We could not have said it better ourselves. You are doing yourself a great disservice if you do not have a plan for consuming quality nutrients right after working out. Because this window is so short, it is essential to have the right fuel with you at the gym. After looking for a product we thought would fit our high standards and not finding it, we came up with our own recipe which you can get for free here. We call it 5/15 Recovery because it has five basic ingredients that you take within 15 minutes. It is powder based so it can sit in your gym bag or car all day until you need it and only requires adding water to it.

Of course, there are other options out there for people would rather not drink something. One of our favorites is the organic baby food packets you can find at most grocery stores. Plum Organics makes several versions, but something like the Butternut Squash, Carrots, and Chick Peas would work. Just make sure to read the ingredients label carefully to make sure there are only basic ingredients inside and nothing artificial added sweeteners, or food dyes.

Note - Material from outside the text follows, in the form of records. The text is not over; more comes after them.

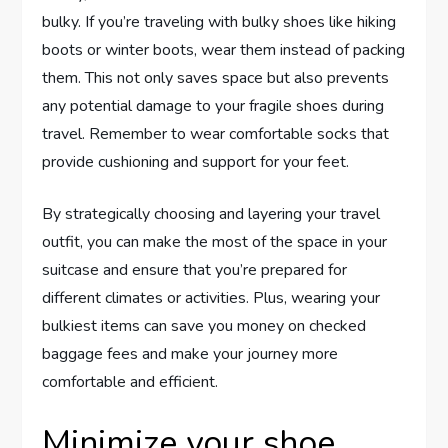
bulky. If you’re traveling with bulky shoes like hiking
boots or winter boots, wear them instead of packing
them. This not only saves space but also prevents
any potential damage to your fragile shoes during
travel. Remember to wear comfortable socks that
provide cushioning and support for your feet.
By strategically choosing and layering your travel
outfit, you can make the most of the space in your
suitcase and ensure that you’re prepared for
different climates or activities. Plus, wearing your
bulkiest items can save you money on checked
baggage fees and make your journey more
comfortable and efficient.
Minimize your shoe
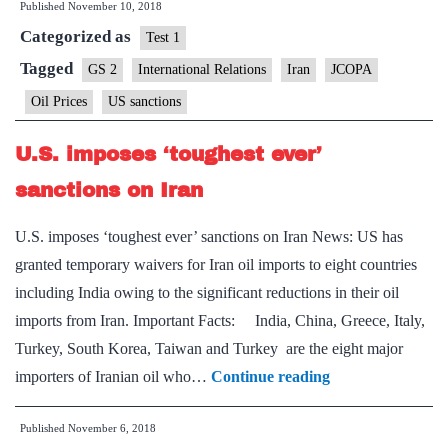
Published
November 10, 2018
sanctions
Categorized as
waiver
Test 1
Tagged
GS 2
International Relations
Iran
JCOPA
Oil Prices
US sanctions
U.S. imposes ‘toughest ever’
sanctions on Iran
U.S. imposes ‘toughest ever’ sanctions on Iran News: US has
granted temporary waivers for Iran oil imports to eight countries
including India owing to the significant reductions in their oil
imports from Iran. Important Facts: India, China, Greece, Italy,
Turkey, South Korea, Taiwan and Turkey are the eight major
U.S.
importers of Iranian oil who…
Continue reading
imposes
Published
November 6, 2018
‘toughest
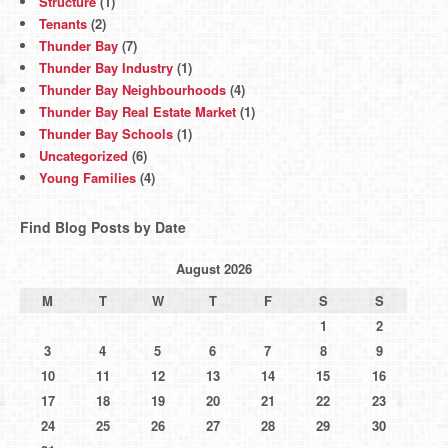
Structure
(1)
Tenants
(2)
Thunder Bay
(7)
Thunder Bay Industry
(1)
Thunder Bay Neighbourhoods
(4)
Thunder Bay Real Estate Market
(1)
Thunder Bay Schools
(1)
Uncategorized
(6)
Young Families
(4)
Find Blog Posts by Date
August 2026
M
T
W
T
F
S
S
1
2
3
4
5
6
7
8
9
10
11
12
13
14
15
16
17
18
19
20
21
22
23
24
25
26
27
28
29
30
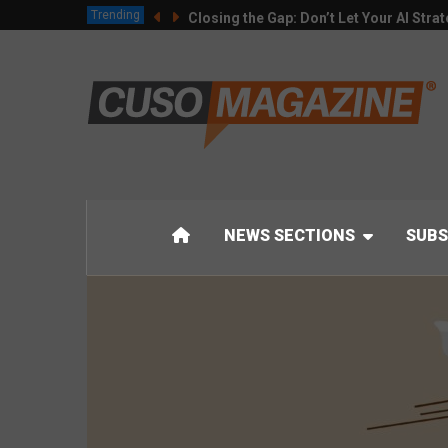
Trending
Closing the Gap: Don’t Let Your AI Strat
NEWS SECTIONS
SUBS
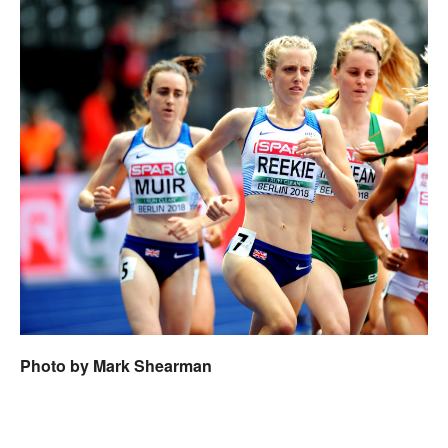
Photo by Mark Shearman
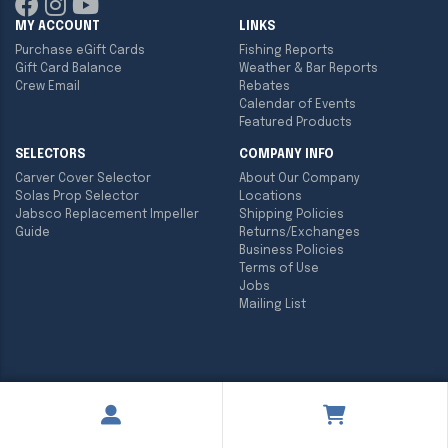
MY ACCOUNT
LINKS
Purchase eGift Cards
Fishing Reports
Gift Card Balance
Weather & Bar Reports
Crew Email
Rebates
Calendar of Events
Featured Products
SELECTORS
COMPANY INFO
Carver Cover Selector
About Our Company
Solas Prop Selector
Locations
Jabsco Replacement Impeller
Shipping Policies
Guide
Returns/Exchanges
Business Policies
Terms of Use
Jobs
Mailing List
Copyright ©
2026
Englund Marine & Industrial Supply. All rights
reserved.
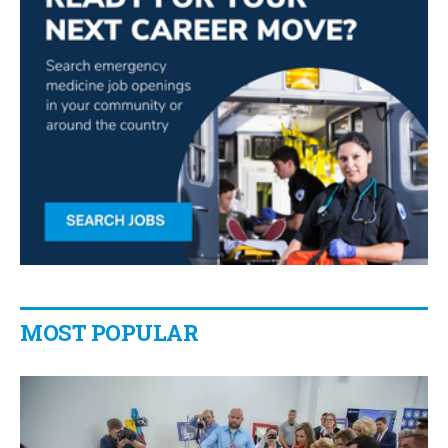
MOST POPULAR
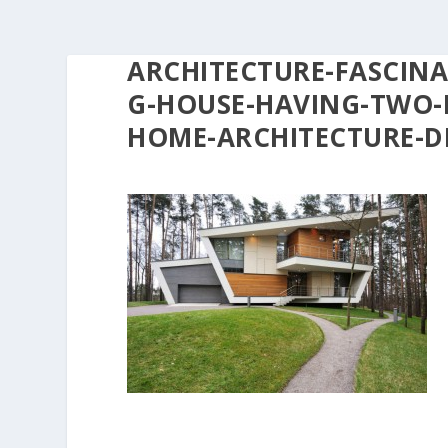
ARCHITECTURE-FASCINA
G-HOUSE-HAVING-TWO-
HOME-ARCHITECTURE-D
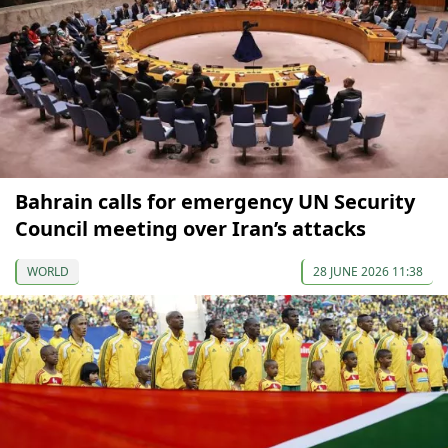
Bahrain calls for emergency UN Security
Council meeting over Iran’s attacks
WORLD
28 JUNE 2026 11:38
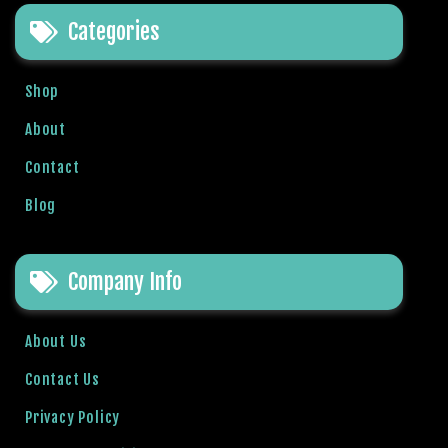
e
Categories
t
g
i
Shop
r
i
About
ş
Contact
B
e
Blog
t
b
i
Company Info
g
o
B
About Us
e
Contact Us
t
b
Privacy Policy
i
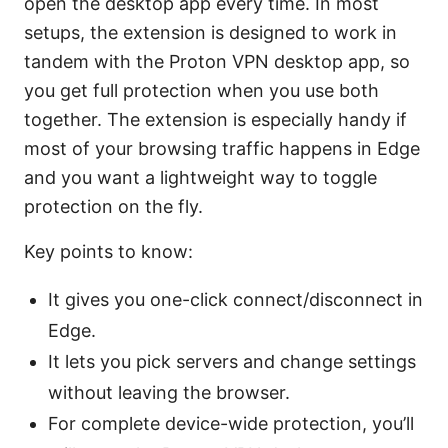
open the desktop app every time. In most
setups, the extension is designed to work in
tandem with the Proton VPN desktop app, so
you get full protection when you use both
together. The extension is especially handy if
most of your browsing traffic happens in Edge
and you want a lightweight way to toggle
protection on the fly.
Key points to know:
It gives you one-click connect/disconnect in
Edge.
It lets you pick servers and change settings
without leaving the browser.
For complete device-wide protection, you’ll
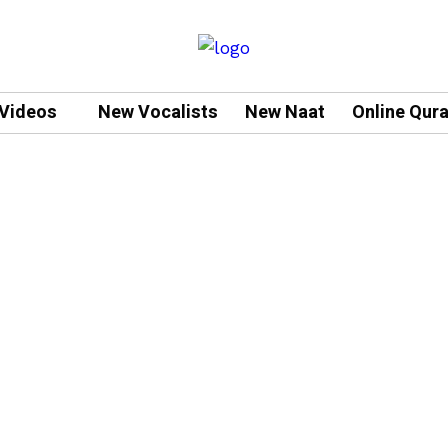
Videos
New Vocalists
New Naat
Online Qur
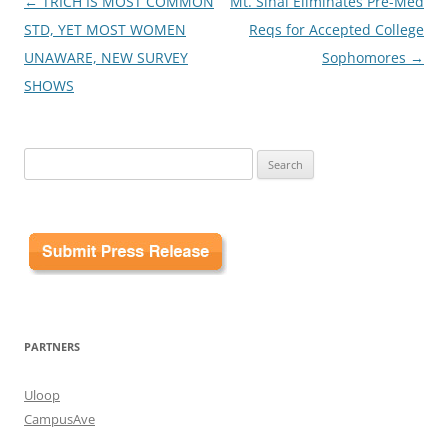
Post
←
TRICH IS MOST COMMON
Mt. Sinai Eliminates Pre-Med
navigation
STD, YET MOST WOMEN
Reqs for Accepted College
UNAWARE, NEW SURVEY
Sophomores
→
SHOWS
Search
for:
PARTNERS
Uloop
CampusAve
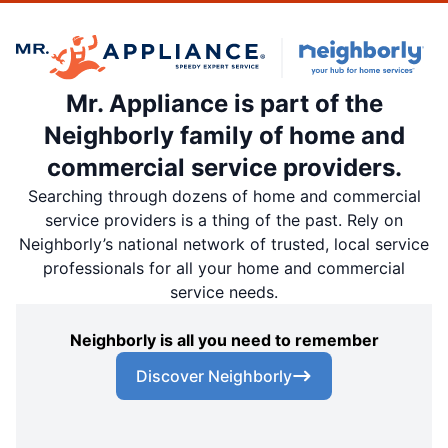
Mr. Appliance is part of the
Neighborly family of home and
commercial service providers.
Searching through dozens of home and commercial
service providers is a thing of the past. Rely on
Neighborly’s national network of trusted, local service
professionals for all your home and commercial
service needs.
Neighborly is all you need to remember
Discover Neighborly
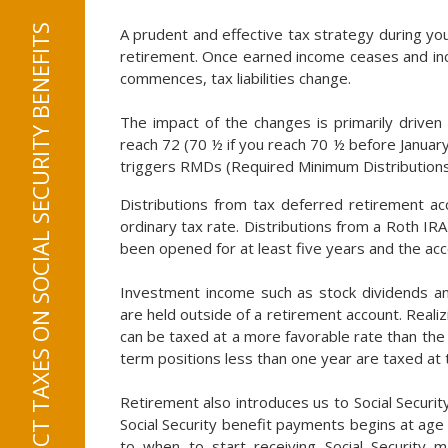
RMDS CAN AFFECT TAXES ON SOCIAL SECURITY BENEFITS
A prudent and effective tax strategy during yo
retirement. Once earned income ceases and inc
commences, tax liabilities change.
The impact of the changes is primarily driven
reach 72 (70 ½ if you reach 70 ½ before January
triggers RMDs (Required Minimum Distributions
Distributions from tax deferred retirement ac
ordinary tax rate. Distributions from a Roth IR
been opened for at least five years and the acco
Investment income such as stock dividends and
are held outside of a retirement account. Reali
can be taxed at a more favorable rate than the 
term positions less than one year are taxed at 
Retirement also introduces us to Social Security 
Social Security benefit payments begins at age
to when to start receiving Social Security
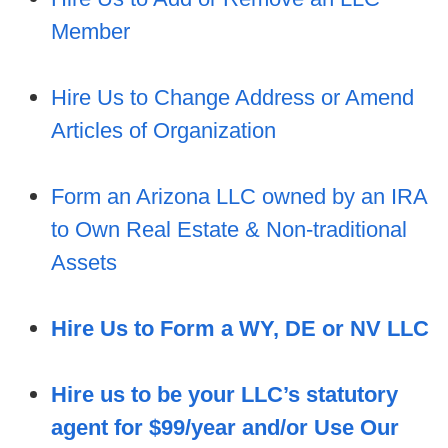
Member
Hire Us to Change Address or Amend
Articles of Organization
Form an Arizona LLC owned by an IRA
to Own R
eal Estate & Non-traditional
Assets
Hire Us to Form a WY, DE or NV LLC
Hire us to be your LLC’s statutory
agent for $99/year and/or Use Our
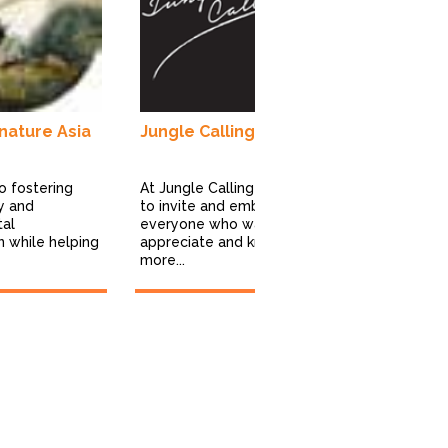
Excel Tours 
travel opera
luxury, pers
boutique trav
-nature Asia
Jungle Calling
o fostering
At Jungle Calling we wish
ty and
to invite and embrace
tal
everyone who wants to
n while helping
appreciate and know
more...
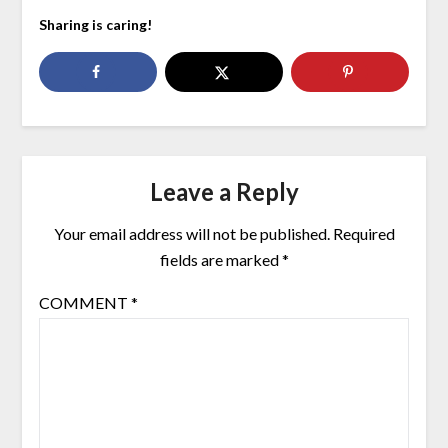
Sharing is caring!
Leave a Reply
Your email address will not be published.
Required
fields are marked
*
COMMENT
*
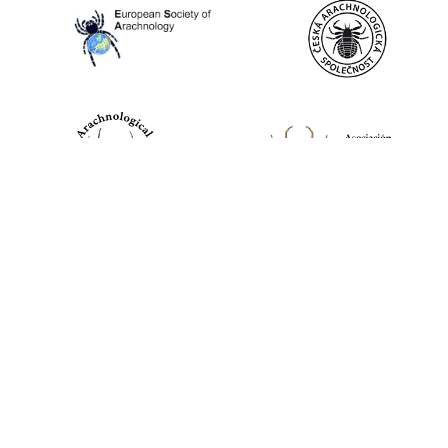
World Spider Catalog, 2026
Natural History Museum Bern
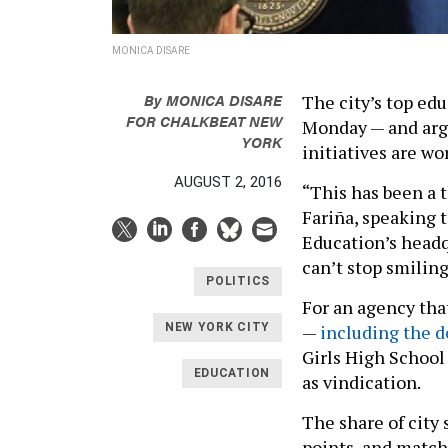
MONICA DISARE
By
MONICA DISARE
The city’s top edu
FOR CHALKBEAT NEW
Monday — and arg
YORK
initiatives are wo
AUGUST 2, 2016
“This has been a 
Fariña, speaking 
Education’s headq
can’t stop smiling
POLITICS
For an agency tha
—
including the d
NEW YORK CITY
Girls High School
EDUCATION
as vindication.
The share of city
points, and matche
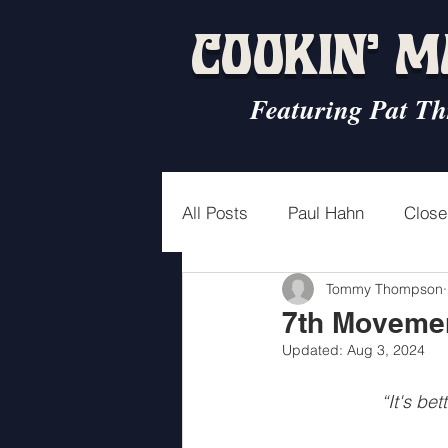
COOKIN' 
Featuring Pat Th
All Posts
Paul Hahn
Close
Tommy Thompson
3rd Movement
4th Move
7th Movemen
Updated:
Aug 3, 2024
2nd Interlude
Glenda
“It's be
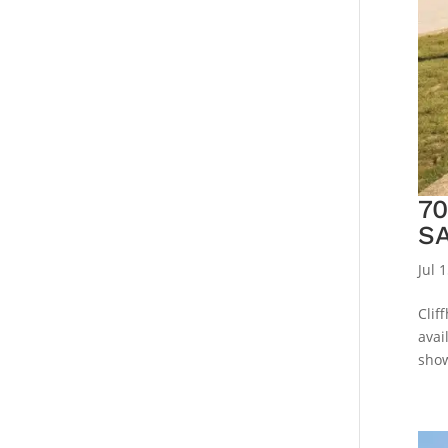
7
S
Jul 
Clif
avai
show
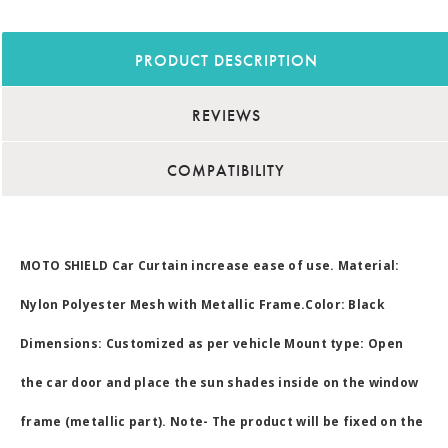
PRODUCT DESCRIPTION
REVIEWS
COMPATIBILITY
MOTO SHIELD Car Curtain increase ease of use. Material:
Nylon Polyester Mesh with Metallic Frame.Color: Black
Dimensions: Customized as per vehicle Mount type: Open
the car door and place the sun shades inside on the window
frame (metallic part). Note- The product will be fixed on the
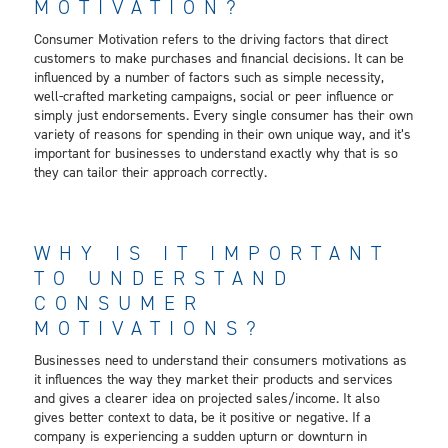
MOTIVATION?
Consumer Motivation refers to the driving factors that direct
customers to make purchases and financial decisions. It can be
influenced by a number of factors such as simple necessity,
well-crafted marketing campaigns, social or peer influence or
simply just endorsements. Every single consumer has their own
variety of reasons for spending in their own unique way, and it’s
important for businesses to understand exactly why that is so
they can tailor their approach correctly.
WHY IS IT IMPORTANT
TO UNDERSTAND
CONSUMER
MOTIVATIONS?
Businesses need to understand their consumers motivations as
it influences the way they market their products and services
and gives a clearer idea on projected sales/income. It also
gives better context to data, be it positive or negative. If a
company is experiencing a sudden upturn or downturn in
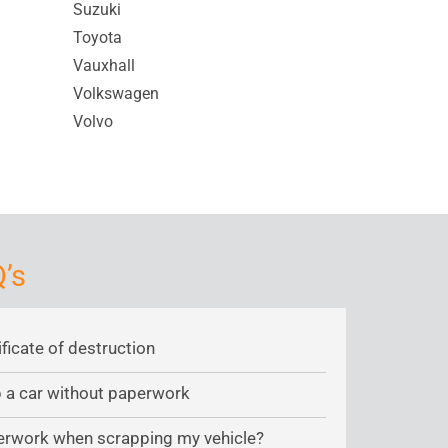
Suzuki
Toyota
Vauxhall
Volkswagen
Volvo
’s
ificate of destruction
ap a car without paperwork
erwork when scrapping my vehicle?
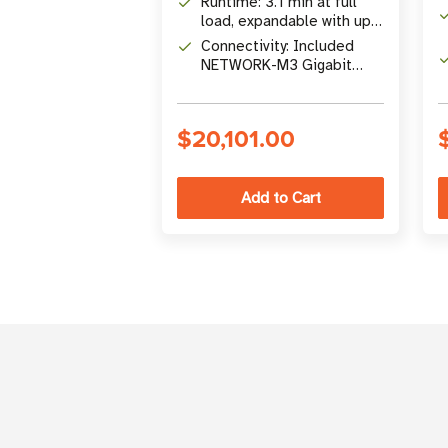
Runtime: 3.1 min at full
Conversion UPS
load, expandable with up
to 12 EBMs
Connectivity: Included
(9PXEBM240RTG2)
NETWORK-M3 Gigabit
network card with remote
management
$20,101.00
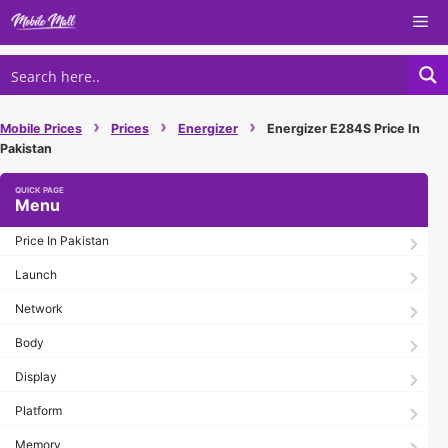
Skip
Me
to
content
›
›
›
Mobile Prices
Prices
Energizer
Energizer E284S Price In
Pakistan
Menu
Price In Pakistan
Launch
Network
Body
Display
Platform
Memory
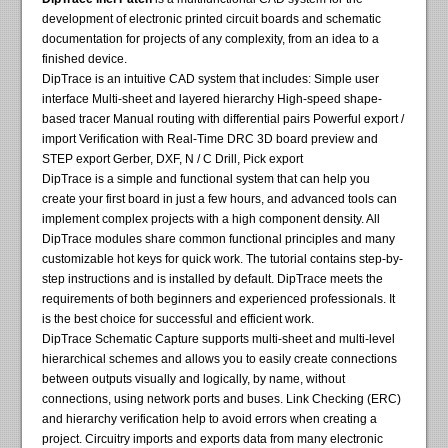
development of electronic printed circuit boards and schematic
documentation for projects of any complexity, from an idea to a
finished device.
DipTrace is an intuitive CAD system that includes: Simple user
interface Multi-sheet and layered hierarchy High-speed shape-
based tracer Manual routing with differential pairs Powerful export /
import Verification with Real-Time DRC 3D board preview and
STEP export Gerber, DXF, N / C Drill, Pick export
DipTrace is a simple and functional system that can help you
create your first board in just a few hours, and advanced tools can
implement complex projects with a high component density. All
DipTrace modules share common functional principles and many
customizable hot keys for quick work. The tutorial contains step-by-
step instructions and is installed by default. DipTrace meets the
requirements of both beginners and experienced professionals. It
is the best choice for successful and efficient work.
DipTrace Schematic Capture supports multi-sheet and multi-level
hierarchical schemes and allows you to easily create connections
between outputs visually and logically, by name, without
connections, using network ports and buses. Link Checking (ERC)
and hierarchy verification help to avoid errors when creating a
project. Circuitry imports and exports data from many electronic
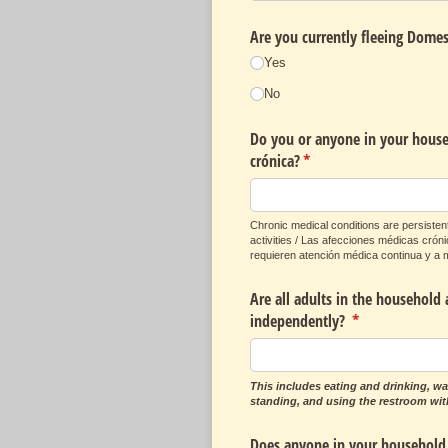
Are you currently fleeing Domes
Yes
No
Do you or anyone in your househ
crónica?
(required)
*
Chronic medical conditions are persistent
activities / Las afecciones médicas cró
requieren atención médica continua y a m
Are all adults in the household 
independently?
(required)
*
This includes eating and drinking, wa
standing, and using the restroom wit
Does anyone in your household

Other popular starch choices include sweet potatoes which many athletes swear by for a quick post-workout snack that starts protein synthesis. 

Outside of the 15-minute window, you want to eat a more substantial meal no more than 60-90 minutes out from finishing your workout. We found several of our athletes had difficulty with this in the morning because they would typically finish working out and then head off to work. If they weren't prepared, hunger would set in quickly in the car and they would find themselves at Starbuck's or in a drive-through looking for a quick bite.

This is not where you want to be after just putting in the hard work at the gym.

Plan ahead of time if you won't have access to a microwave or a kitchen within that hour to 90 minutes. While meal replacement shakes are certainly an option (you can read about our version here), a more balanced whole food choice is better. The key here is to set yourself up for success for the next workout and beyond. 

Meal timing is not an exact science as some diets would have you believe. While everyone will benefit from real food and following our guidelines above, everybody is unique enough to need personalized nutrition plans.